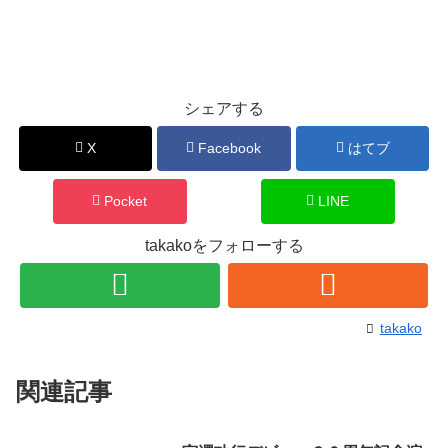
シェアする
X
Facebook
はてブ
Pocket
LINE
takakoをフォローする
takako
関連記事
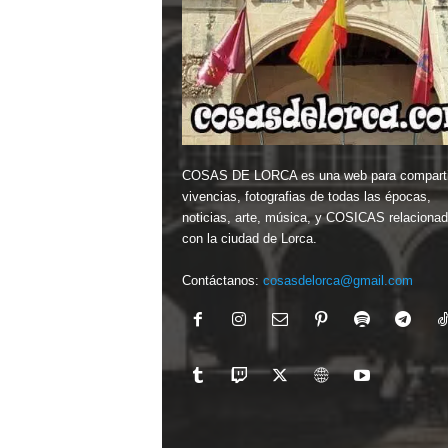
COSAS DE LORCA es una web para comparti
vivencias, fotografias de todas las épocas,
noticias, arte, música, y COSICAS relaciona
con la ciudad de Lorca.
Contáctanos:
cosasdelorca@gmail.com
-------------------------
» GOAL OF THE EXERCISE
An exact retyping of the lines from the one with "con la ciudad de Lorca." to the end of the material above, with both ends included and nothing added, is the required answer.

» WRITTEN REPLY
con la ciudad de Lorca.
Contáctanos:
cosasdelorca@gmail.com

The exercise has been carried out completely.